Exercise description: Could each entry be returned exactly as it appears?
[Opening Given information section]
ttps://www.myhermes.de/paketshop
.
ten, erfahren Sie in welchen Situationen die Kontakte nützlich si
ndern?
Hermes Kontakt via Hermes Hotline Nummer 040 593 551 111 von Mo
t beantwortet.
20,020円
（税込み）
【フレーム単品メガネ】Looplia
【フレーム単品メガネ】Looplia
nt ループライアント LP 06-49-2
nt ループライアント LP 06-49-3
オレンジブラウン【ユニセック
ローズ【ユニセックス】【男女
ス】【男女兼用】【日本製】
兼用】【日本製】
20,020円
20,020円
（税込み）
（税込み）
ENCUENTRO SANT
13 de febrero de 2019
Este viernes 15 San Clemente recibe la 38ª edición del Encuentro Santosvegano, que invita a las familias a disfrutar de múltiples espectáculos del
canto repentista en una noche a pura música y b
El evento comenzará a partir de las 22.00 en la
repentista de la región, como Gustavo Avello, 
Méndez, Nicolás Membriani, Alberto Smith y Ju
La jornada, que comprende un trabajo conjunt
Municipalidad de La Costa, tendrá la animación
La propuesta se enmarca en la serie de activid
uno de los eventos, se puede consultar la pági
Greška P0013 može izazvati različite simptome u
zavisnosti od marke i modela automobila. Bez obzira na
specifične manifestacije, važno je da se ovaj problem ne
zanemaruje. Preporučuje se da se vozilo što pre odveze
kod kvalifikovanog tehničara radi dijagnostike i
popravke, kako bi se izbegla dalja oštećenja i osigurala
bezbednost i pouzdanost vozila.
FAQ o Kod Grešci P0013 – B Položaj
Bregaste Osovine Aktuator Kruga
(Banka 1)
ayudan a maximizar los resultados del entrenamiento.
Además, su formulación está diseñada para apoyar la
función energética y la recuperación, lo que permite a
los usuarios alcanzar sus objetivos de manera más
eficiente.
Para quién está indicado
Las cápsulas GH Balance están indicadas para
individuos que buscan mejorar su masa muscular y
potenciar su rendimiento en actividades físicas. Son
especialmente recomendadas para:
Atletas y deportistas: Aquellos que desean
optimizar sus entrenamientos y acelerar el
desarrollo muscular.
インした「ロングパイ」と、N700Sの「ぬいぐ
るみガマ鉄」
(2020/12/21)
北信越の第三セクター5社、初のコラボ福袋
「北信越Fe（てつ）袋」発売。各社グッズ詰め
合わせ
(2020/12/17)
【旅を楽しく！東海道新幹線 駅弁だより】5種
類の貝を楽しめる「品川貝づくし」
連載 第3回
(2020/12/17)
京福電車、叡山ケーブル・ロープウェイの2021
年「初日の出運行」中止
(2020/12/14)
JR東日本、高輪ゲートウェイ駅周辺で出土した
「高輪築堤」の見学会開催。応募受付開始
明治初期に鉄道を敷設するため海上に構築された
[Closing Given information section]
Answer for the task:
ttps://www.myhermes.de/paketshop
.
ten, erfahren Sie in welchen Situationen die Kontakte nützlich si
ndern?
Hermes Kontakt via Hermes Hotline Nummer 040 593 551 111 von Mo
t beantwortet.
20,020円
（税込み）
【フレーム単品メガネ】Looplia
【フレーム単品メガネ】Looplia
nt ループライアント LP 06-49-2
nt ループライアント LP 06-49-3
オレンジブラウン【ユニセック
ローズ【ユニセックス】【男女
ス】【男女兼用】【日本製】
兼用】【日本製】
20,020円
20,020円
（税込み）
（税込み）
ENCUENTRO SANT
13 de febrero de 2019
Este viernes 15 San Clemente recibe la 38ª edición del Encuentro Santosvegano, que invita a las familias a disfrutar de múltiples espectáculos del
canto repentista en una noche a pura música y b
El evento comenzará a partir de las 22.00 en la
repentista de la región, como Gustavo Avello, 
Méndez, Nicolás Membriani, Alberto Smith y Ju
La jornada, que comprende un trabajo conjunt
Municipalidad de La Costa, tendrá la animación
La propuesta se enmarca en la serie de activid
uno de los eventos, se puede consultar la pági
Greška P0013 može izazvati različite simptome u
zavisnosti od marke i modela automobila. Bez obzira na
specifične manifestacije, važno je da se ovaj problem ne
zanemaruje. Preporučuje se da se vozilo što pre odveze
kod kvalifikovanog tehničara radi dijagnostike i
popravke, kako bi se izbegla dalja oštećenja i osigurala
bezbednost i pouzdanost vozila.
FAQ o Kod Grešci P0013 – B Položaj
Bregaste Osovine Aktuator Kruga
(Banka 1)
ayudan a maximizar los resultados del entrenamiento.
Además, su formulación está diseñada para apoyar la
función energética y la recuperación, lo que permite a
los usuarios alcanzar sus objetivos de manera más
eficiente.
Para quién está indicado
Las cápsulas GH Balance están indicadas para
individuos que buscan mejorar su masa muscular y
potenciar su rendimiento en actividades físicas. Son
especialmente recomendadas para:
Atletas y deportistas: Aquellos que desean
optimizar sus entrenamientos y acelerar el
desarrollo muscular.
インした「ロングパイ」と、N700Sの「ぬいぐ
るみガマ鉄」
(2020/12/21)
北信越の第三セクター5社、初のコラボ福袋
「北信越Fe（てつ）袋」発売。各社グッズ詰め
合わせ
(2020/12/17)
【旅を楽しく！東海道新幹線 駅弁だより】5種
類の貝を楽しめる「品川貝づくし」
連載 第3回
(2020/12/17)
京福電車、叡山ケーブル・ロープウェイの2021
年「初日の出運行」中止
(2020/12/14)
JR東日本、高輪ゲートウェイ駅周辺で出土した
「高輪築堤」の見学会開催。応募受付開始
明治初期に鉄道を敷設するため海上に構築された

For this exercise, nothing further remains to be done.